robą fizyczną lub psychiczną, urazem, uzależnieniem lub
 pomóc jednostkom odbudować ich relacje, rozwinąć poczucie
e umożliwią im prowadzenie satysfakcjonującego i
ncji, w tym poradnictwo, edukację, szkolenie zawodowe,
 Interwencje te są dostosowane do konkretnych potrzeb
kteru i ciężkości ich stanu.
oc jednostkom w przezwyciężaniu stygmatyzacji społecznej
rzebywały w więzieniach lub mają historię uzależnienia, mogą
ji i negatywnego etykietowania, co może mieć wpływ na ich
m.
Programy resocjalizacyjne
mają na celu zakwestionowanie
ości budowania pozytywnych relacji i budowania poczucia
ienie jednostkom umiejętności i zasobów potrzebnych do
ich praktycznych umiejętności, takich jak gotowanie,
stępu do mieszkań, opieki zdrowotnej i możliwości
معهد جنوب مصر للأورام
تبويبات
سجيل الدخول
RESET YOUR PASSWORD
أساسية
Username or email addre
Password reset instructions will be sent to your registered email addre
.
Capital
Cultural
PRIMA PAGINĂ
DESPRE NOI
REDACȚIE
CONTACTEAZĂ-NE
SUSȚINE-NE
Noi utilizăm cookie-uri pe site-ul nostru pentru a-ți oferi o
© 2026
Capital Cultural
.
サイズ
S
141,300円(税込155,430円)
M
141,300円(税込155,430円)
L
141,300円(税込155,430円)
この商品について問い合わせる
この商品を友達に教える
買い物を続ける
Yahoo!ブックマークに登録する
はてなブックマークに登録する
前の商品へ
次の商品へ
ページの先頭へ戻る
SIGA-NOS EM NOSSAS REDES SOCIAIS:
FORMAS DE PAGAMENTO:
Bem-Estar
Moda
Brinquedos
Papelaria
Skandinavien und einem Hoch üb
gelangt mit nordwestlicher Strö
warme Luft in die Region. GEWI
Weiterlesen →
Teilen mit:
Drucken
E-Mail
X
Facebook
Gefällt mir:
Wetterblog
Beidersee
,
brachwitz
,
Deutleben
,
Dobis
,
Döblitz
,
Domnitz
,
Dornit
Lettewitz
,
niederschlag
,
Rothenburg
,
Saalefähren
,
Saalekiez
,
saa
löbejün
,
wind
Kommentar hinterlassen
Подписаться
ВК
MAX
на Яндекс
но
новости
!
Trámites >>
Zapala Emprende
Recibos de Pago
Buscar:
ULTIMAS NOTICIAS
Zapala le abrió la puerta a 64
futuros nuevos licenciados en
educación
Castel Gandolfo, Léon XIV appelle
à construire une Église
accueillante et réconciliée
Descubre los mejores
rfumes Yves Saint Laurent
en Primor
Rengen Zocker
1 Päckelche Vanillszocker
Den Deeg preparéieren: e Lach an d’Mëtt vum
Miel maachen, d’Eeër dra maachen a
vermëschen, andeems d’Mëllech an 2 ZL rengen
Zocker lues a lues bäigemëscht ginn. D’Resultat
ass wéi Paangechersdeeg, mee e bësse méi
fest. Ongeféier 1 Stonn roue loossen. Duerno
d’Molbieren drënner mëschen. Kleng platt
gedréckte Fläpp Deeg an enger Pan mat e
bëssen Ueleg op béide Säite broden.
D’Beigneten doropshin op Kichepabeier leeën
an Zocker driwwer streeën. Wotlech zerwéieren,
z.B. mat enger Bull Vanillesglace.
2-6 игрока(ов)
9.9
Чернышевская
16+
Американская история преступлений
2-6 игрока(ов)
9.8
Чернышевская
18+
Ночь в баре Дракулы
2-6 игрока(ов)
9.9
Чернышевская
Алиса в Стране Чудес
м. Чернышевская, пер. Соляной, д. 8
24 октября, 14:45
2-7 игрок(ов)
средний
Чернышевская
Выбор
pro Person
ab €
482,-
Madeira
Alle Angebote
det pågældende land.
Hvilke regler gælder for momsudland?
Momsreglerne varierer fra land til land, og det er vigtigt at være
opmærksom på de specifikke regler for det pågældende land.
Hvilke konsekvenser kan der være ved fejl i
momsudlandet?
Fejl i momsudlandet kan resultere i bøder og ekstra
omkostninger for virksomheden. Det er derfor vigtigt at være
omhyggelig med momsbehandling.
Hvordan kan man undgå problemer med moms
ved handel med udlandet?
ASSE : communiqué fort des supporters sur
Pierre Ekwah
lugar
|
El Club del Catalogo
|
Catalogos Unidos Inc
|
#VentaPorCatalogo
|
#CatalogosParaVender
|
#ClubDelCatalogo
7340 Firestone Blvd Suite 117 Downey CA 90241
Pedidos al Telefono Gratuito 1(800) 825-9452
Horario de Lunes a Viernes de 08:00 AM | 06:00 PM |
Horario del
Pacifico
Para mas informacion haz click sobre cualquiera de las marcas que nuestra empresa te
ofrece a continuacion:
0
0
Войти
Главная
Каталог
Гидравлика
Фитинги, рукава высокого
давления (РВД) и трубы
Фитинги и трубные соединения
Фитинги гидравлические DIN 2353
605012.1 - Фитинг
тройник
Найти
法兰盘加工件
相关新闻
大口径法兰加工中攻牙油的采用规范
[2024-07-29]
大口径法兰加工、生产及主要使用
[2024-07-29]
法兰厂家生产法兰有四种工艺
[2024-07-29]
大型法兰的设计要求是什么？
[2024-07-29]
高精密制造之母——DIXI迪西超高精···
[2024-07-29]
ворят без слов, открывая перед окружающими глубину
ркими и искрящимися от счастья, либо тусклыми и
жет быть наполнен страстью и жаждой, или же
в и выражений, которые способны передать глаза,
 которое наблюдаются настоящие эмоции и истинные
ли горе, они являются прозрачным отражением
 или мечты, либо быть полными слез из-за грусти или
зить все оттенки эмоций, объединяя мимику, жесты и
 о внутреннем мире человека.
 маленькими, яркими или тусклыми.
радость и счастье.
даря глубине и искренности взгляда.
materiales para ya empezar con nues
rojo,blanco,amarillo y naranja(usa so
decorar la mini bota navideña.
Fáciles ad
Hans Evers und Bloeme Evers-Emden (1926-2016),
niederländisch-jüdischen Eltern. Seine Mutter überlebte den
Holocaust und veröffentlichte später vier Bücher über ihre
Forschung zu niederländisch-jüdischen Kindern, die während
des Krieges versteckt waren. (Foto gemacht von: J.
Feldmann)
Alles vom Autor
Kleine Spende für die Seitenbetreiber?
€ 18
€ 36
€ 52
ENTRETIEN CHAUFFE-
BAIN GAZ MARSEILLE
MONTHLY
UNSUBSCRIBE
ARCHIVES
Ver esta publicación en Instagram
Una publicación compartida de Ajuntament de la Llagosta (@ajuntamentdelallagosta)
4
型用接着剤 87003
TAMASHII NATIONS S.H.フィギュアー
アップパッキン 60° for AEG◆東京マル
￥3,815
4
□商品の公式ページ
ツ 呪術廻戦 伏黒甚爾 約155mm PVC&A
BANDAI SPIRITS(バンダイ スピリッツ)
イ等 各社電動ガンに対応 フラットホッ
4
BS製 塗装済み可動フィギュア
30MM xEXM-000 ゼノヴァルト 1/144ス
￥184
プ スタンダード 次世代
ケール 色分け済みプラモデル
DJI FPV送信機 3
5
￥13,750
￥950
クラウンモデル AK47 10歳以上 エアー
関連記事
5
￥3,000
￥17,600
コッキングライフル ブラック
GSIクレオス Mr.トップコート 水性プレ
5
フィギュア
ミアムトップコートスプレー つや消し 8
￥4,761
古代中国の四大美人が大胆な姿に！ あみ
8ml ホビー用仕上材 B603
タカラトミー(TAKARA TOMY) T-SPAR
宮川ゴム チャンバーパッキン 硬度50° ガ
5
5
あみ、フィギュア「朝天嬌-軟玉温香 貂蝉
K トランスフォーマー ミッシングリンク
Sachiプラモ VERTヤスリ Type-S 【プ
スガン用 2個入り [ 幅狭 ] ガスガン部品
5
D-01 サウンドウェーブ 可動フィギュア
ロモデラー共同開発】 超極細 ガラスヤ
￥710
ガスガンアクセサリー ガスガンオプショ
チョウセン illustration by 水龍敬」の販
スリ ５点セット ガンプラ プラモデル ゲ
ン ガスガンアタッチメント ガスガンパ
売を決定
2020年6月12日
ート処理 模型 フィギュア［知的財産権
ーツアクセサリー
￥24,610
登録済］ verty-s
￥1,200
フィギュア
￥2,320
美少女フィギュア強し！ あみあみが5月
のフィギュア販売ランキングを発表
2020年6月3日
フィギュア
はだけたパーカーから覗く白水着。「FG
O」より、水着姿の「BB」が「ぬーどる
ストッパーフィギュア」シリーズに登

· · · ·

Write down again the exact lines running from the beginning of the data to the line containing "oc jednostkom w", with both ends included.

robą fizyczną lub psychiczną, urazem, uzależnieniem lub
 pomóc jednostkom odbudować ich relacje, rozwinąć poczucie
e umożliwią im prowadzenie satysfakcjonującego i
ncji, w tym poradnictwo, edukację, szkolenie zawodowe,
 Interwencje te są dostosowane do konkretnych potrzeb
kteru i ciężkości ich stanu.
oc jednostkom w przezwyciężaniu stygmatyzacji społecznej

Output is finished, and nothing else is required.